The Disraeli Room

The Disraeli Room

Blog Post

The Sharing Economy: Using Technology to Change the World

10th June 2014

Benita Matofska, Chief Sharer at Compare and Share, starts off ResPublica's technology blog week

Identified by TIME Magazine as ‘one of the 10 Ideas that will change the world’, hailed by the Economist as a big trend with ‘immense potential’ and cited by Forbes as a new ‘disruptive economic force’; there’s no question that the Sharing Economy is making waves.

Back in 2011 when I founded The People Who Share, a campaign to build a Sharing Economy, people looked at me like an alien from Mars when I used the term. But within weeks of us first using the #sharingeconomy hashtag on Twitter, it was clear that this was no dot.com bomb, but rather a seismic shift in the way we think, live and do business.

We define this new economy as a ‘socio-economic ecosystem built around the sharing of human and physical resource.’ Given that we live on a planet of finite resources with a growing population, it doesn’t take a maths genius to realise that the future will be based on sharing.

Starting with National Sharing Day in June 2012, I worked with a group of dedicated volunteers to launch what has become Global Sharing Day, the largest mass engagement campaign to raise awareness about the Sharing Economy.
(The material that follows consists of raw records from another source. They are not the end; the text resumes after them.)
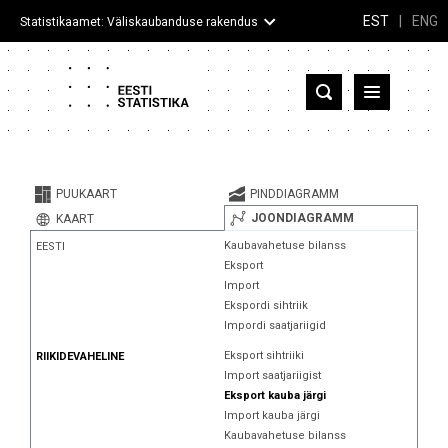
EST
|
ENG
Statistikaamet: Väliskaubanduse rakendus
Eesti
Partnerriigid ja territooriumid
PUUKAART
PINDDIAGRAMM
Kaup
JOONDIAGRAMM
KAART
Kaubavahetuse bilanss
EESTI
Infograafikud
Eksport
Import
Selgitused
Ekspordi sihtriik
Impordi saatjariigid
Eksport sihtriiki
RIIKIDEVAHELINE
Import saatjariigist
Eksport kauba järgi
Import kauba järgi
Kaubavahetuse bilanss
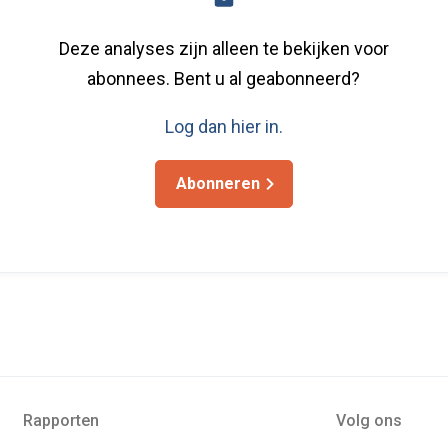
Deze analyses zijn alleen te bekijken voor
abonnees. Bent u al geabonneerd?
Log dan hier in.
Abonneren
Rapporten
Volg ons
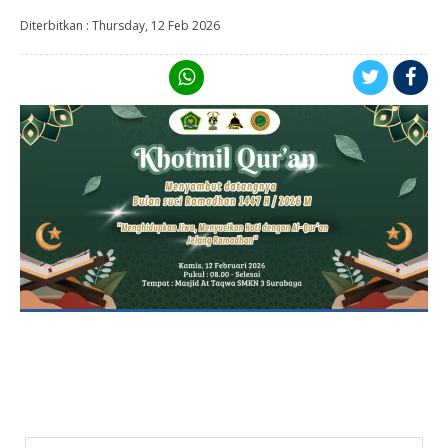
Diterbitkan :
Thursday, 12 Feb 2026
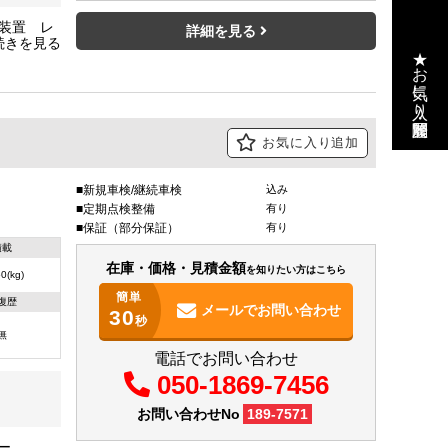
止装置 レ
詳細を見る
★お気に入り・閲覧履歴
お気に入り追加
新規車検/継続車検
込み
定期点検整備
有り
保証（部分保証）
有り
積載
在庫・価格・見積金額
を知りたい方はこちら
0(kg)
簡単
復歴
メールで
お問い合わせ
30
秒
無
電話でお問い合わせ
050-1869-7456
お問い合わせNo
189-7571
ラー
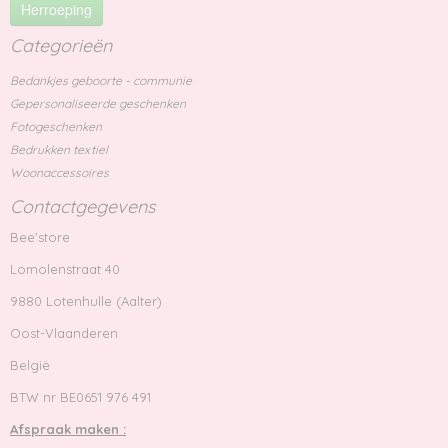
Herroeping
Categorieën
Bedankjes geboorte - communie
Gepersonaliseerde geschenken
Fotogeschenken
Bedrukken textiel
Woonaccessoires
Contactgegevens
Bee'store
Lomolenstraat 40
9880 Lotenhulle (Aalter)
Oost-Vlaanderen
België
BTW nr BE0651 976 491
Afspraak maken :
The day, held on June 1st this year reaches over 70 million people in 192 countries inspiring a range of activities from street food shares, to clothes swaps and skills exchanges. Last year, 4.62 million people around the world gathered to share food in their communities setting a world record for the greatest number of people sharing food in a single day. Captured on Sharing TV, the day engages over 300 partner organisations on every continent.

The task of raising awareness about the need for a Sharing Economy is significant. There are over £3.5 trillion worth of unused resources from empty properties to food and yet 40,000 people die each day due to lack of access to food, shelter and water. This disruptive economy uses technology to connect surplus with demand, creating a closed loop system that is sustainable and efficient. But a Sharing Economy does more than match ‘needs’ with ‘haves,’ there are a series of values outlined in our Sharing Manifesto that form the basis of this sustainable socio-economic system.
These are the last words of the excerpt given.